32. The method of any one of claims 1 to 31, wherein the administration of the composition reduces the occurrence of one or more organ failure relative to a subject not administered the composition.
33. The method according to any one of claims 1 to 32, wherein the organ failure comprises renal failure, liver failure, blood system failure and / or nervous system failure.
34. The method of any one of claims 1 to 32, wherein the organ failure is renal failure.
35. The method of any one of claims 1 to 34, wherein 80 x 10 6 Up to 2000x10 6 iNKT cells.

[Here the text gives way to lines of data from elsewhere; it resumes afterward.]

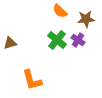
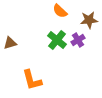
brown star: moved 3 px right, 1 px down
purple cross: rotated 24 degrees clockwise
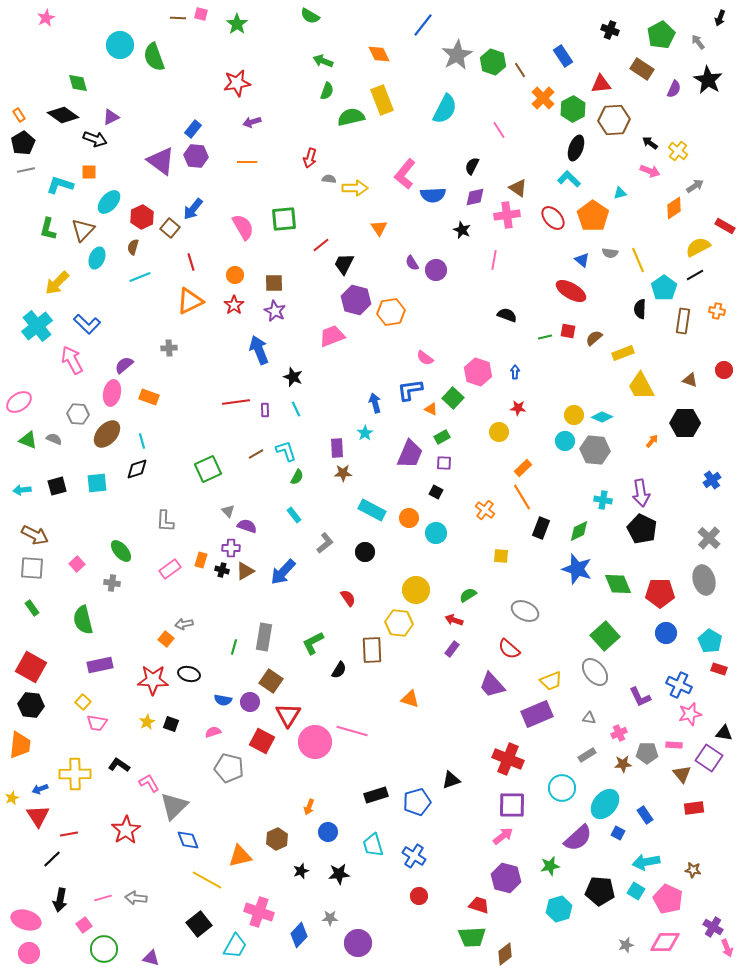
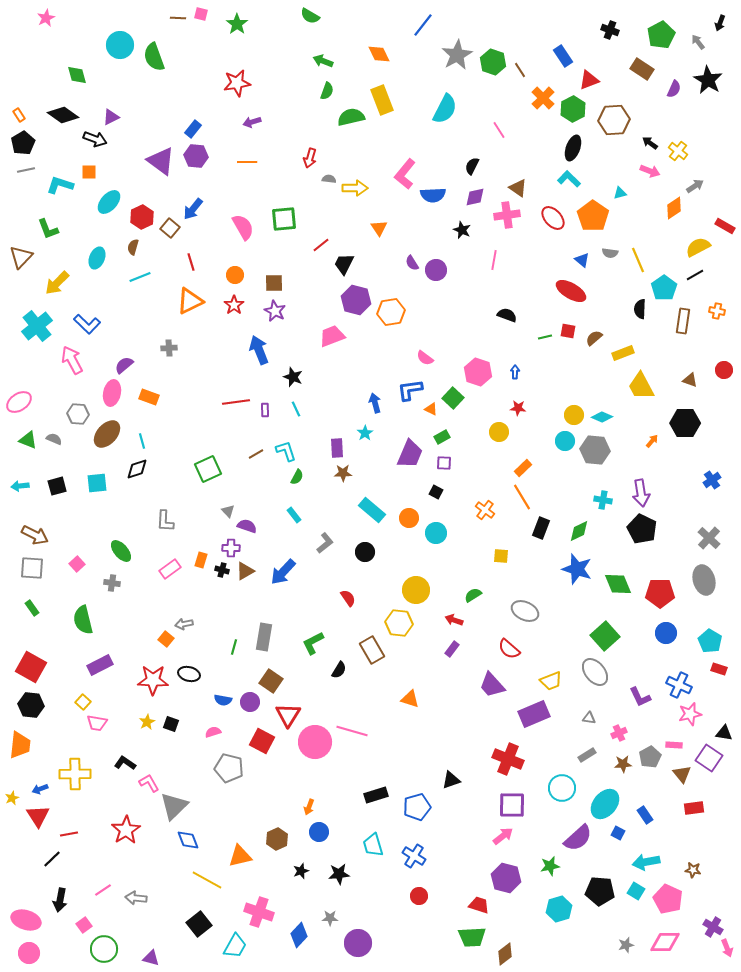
black arrow at (720, 18): moved 5 px down
green diamond at (78, 83): moved 1 px left, 8 px up
red triangle at (601, 84): moved 12 px left, 4 px up; rotated 15 degrees counterclockwise
black ellipse at (576, 148): moved 3 px left
green L-shape at (48, 229): rotated 35 degrees counterclockwise
brown triangle at (83, 230): moved 62 px left, 27 px down
cyan arrow at (22, 490): moved 2 px left, 4 px up
cyan rectangle at (372, 510): rotated 12 degrees clockwise
green semicircle at (468, 595): moved 5 px right
brown rectangle at (372, 650): rotated 28 degrees counterclockwise
purple rectangle at (100, 665): rotated 15 degrees counterclockwise
purple rectangle at (537, 714): moved 3 px left
gray pentagon at (647, 753): moved 3 px right, 4 px down; rotated 30 degrees counterclockwise
black L-shape at (119, 765): moved 6 px right, 2 px up
blue pentagon at (417, 802): moved 5 px down
blue circle at (328, 832): moved 9 px left
pink line at (103, 898): moved 8 px up; rotated 18 degrees counterclockwise
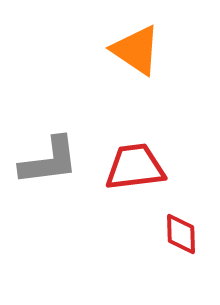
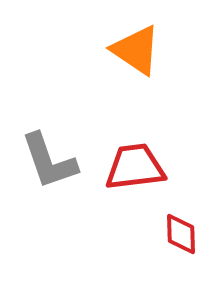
gray L-shape: rotated 78 degrees clockwise
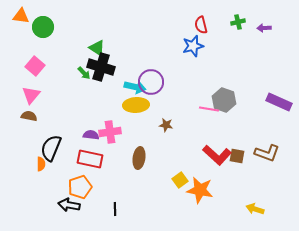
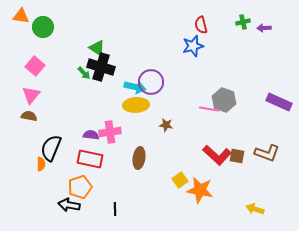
green cross: moved 5 px right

36. The method of any one of claims 1 to 35, wherein 100 x 10 6 iNKT cells.
37. The method of any one of claims 1 to 35, wherein 300 x 10 6 iNKT cells.
38. The method according to any one of claims 1 to 35, wherein 1000 x 10 6 iNKT cells.
39. The method of any one of claims 1 to 38, wherein the administration is via intravenous injection or intravenous infusion.
40. The method of any one of claims 1 to 39, wherein the composition is administered once to the subject.
41. The method of any one of claims 1 to 39, wherein the subject is capable of repeat dosing one or more times after an initial dosing.
42. The method of any one of claims 1 to 41, wherein the subject is also administered dexamethasone and / or remdesivir.
43. The method of any one of claims 1 to 42, wherein the administration results in an improvement in the subject's lung function compared to the subject's lung function before the administration.
44. The method of any one of claims 1 to 43, wherein the administration causes an increase in the lung capacity of the subject compared to the lung capacity of the subject before the administration.
45. The method of any one of claims 1 to 44, wherein the administering results in an increase in the stability of the subject's lung parenchyma compared to the stability of the subject's lung parenchyma before the administering.
46. A method for reducing inflammation in a subject in need thereof, the method comprising administering to the subject a composition comprising invariant natural killer T (iNKT) cells.
47. A method for reducing secondary infection in a subject in need thereof, the method comprising administering to the subject a composition comprising invariant natural killer T (iNKT) cells.